The operator of a twin-engine plane used mostly to transport multiple sclerosis patients to treatment has sued two companies that operate Republic Airport, claiming the Cessna 340 was damaged after airport employees tried to tow it out of a snowdrift.
Cezar Andrei Floroiu, the sole shareholder of Exigo -- a Manhattan-based company that owns the plane -- sued Farmingdale-based Flightways of Long Island Inc. and URS Corp., headquartered in San Francisco, for negligence.
The companies' workers tore the plane's tie-down hook and part of its tail section on Dec. 27, 2010, after trying to tow it from snow, according to the suit filed Dec. 23 in the Supreme Court of the State of New York.
Attempts to reach representatives from both companies were unsuccessful.
"It's like pulling a car from the bumper," said Floroiu, the pilot, adding that no patients were on the flight. "You know you're just going to take off the bumper."
The defendants acted in a "negligent manner" when they used a tow method that is prohibited by the Cessna 340 operating handbook, and without attempting easier and safer options, according to the suit.
Following a blizzard that brought 10 to 20 inches to parts of Long Island, the plane became stuck shortly after 6 p.m. upon exiting the runway onto the taxiway.
URS Corp. personnel advised Floroiu and his passengers to remain in the plane, while both companies tried to free the Cessna, according to the suit.
Floroiu and approximately three others waited in the cold and the dark for four hours, since the aircraft's battery had been drained, according to the suit. After witnessing the tow attempt, Floroiu exited the plane and directed a passenger to remove snow from one of the tires with a shovel.
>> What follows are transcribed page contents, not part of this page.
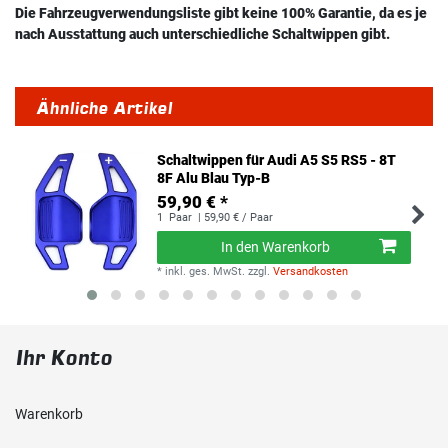
Die Fahrzeugverwendungsliste gibt keine 100% Garantie, da es je
nach Ausstattung auch unterschiedliche Schaltwippen gibt.
Ähnliche Artikel
Schaltwippen für Audi A5 S5 RS5 - 8T
8F Alu Blau Typ-B
59,90 € *
1
Paar
| 59,90 € / Paar
In den Warenkorb
*
inkl. ges. MwSt.
zzgl.
Versandkosten
Ihr Konto
Warenkorb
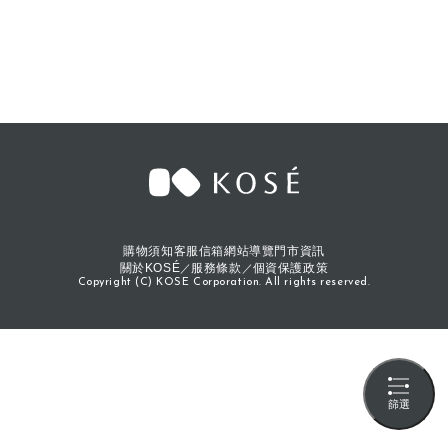
購物須知
客服信箱
網站導覽
門市資訊
關於KOSÉ
服務條款
個資保護政策
Copyright (C) KOSE Corporation. All rights reserved.
篩選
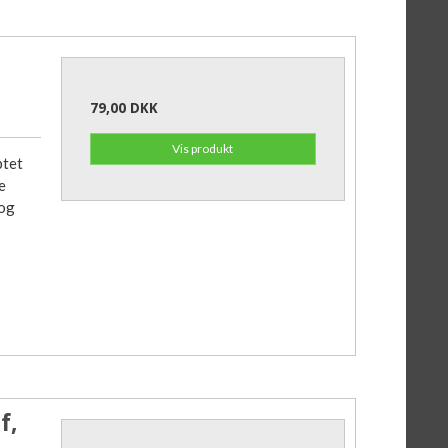
u
79,00 DKK
Vis produkt
ptet
e
 og
f,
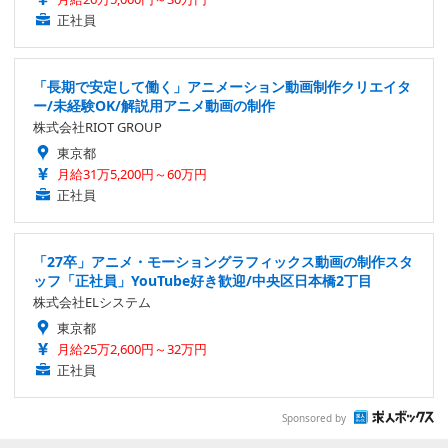
正社員
「長期で安定して働く」アニメーション動画制作クリエイタ
ー/未経験OK/解説用アニメ動画の制作
株式会社RIOT GROUP
東京都
月給31万5,200円～60万円
正社員
「27卒」アニメ・モーショングラフィックス動画の制作スタ
ッフ「正社員」YouTube好き歓迎/中央区日本橋2丁目
株式会社ELシステム
東京都
月給25万2,600円～32万円
正社員
Sponsored by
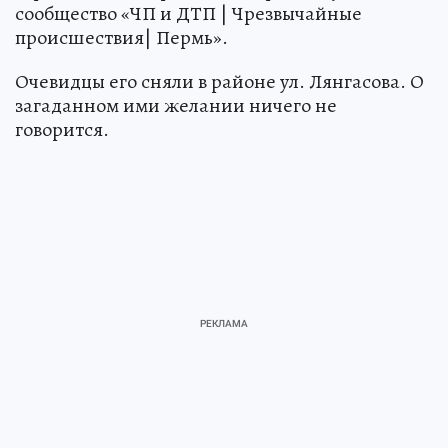
сообщество «ЧП и ДТП | Чрезвычайные
происшествия| Пермь».
Очевидцы его сняли в районе ул. Лянгасова. О
загаданном ими желании ничего не
говорится.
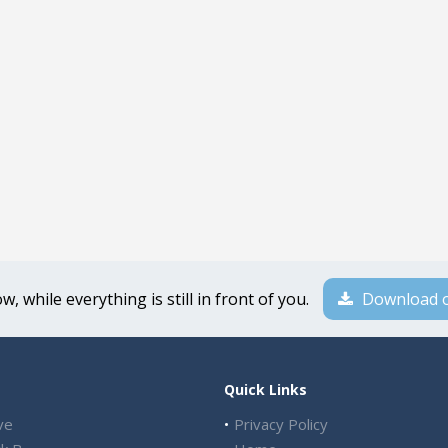
, while everything is still in front of you.
Download o
Quick Links
ve
Privacy Policy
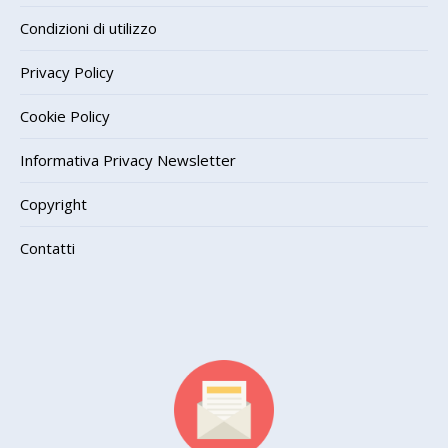
Condizioni di utilizzo
Privacy Policy
Cookie Policy
Informativa Privacy Newsletter
Copyright
Contatti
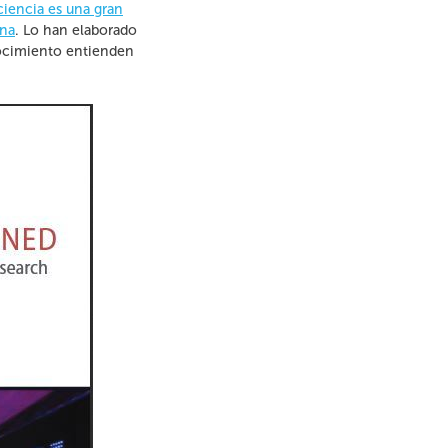
ciencia es una gran
rna
. Lo han elaborado
onocimiento entienden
The passengers and workers then pushed the aircraft out of the snowdrift by hand, the suit said.
The suit seeks unspecified damages that Floroiu's attorney Benjamin Klein, of Manhattan-based The Klein Firm LLC, said would be a "five-figure number."
"There was just no willingness on the part of either defendant to compensate my client on the damages," Klein said. "They just sort of pointed the finger at one another."
The plane's damage rendered it unusable for more than two months, said Floroiu, causing him to lose momentum with Fly for MS -- an organization Floroiu founded in 2010 that flew to 31 countries to offer sightseeing flights to those affected by multiple sclerosis, raise funds and transport specialists and patients without access to care to hospitals for treatment."I got close to MS while investing in biotech companies that were developing [drugs] for MS," said Floroiu, a former Wall Street investor. "I was pretty impressed by the people who live with MS. It's such a terrible disease and they live with no cure. So, I thought I could do something about it."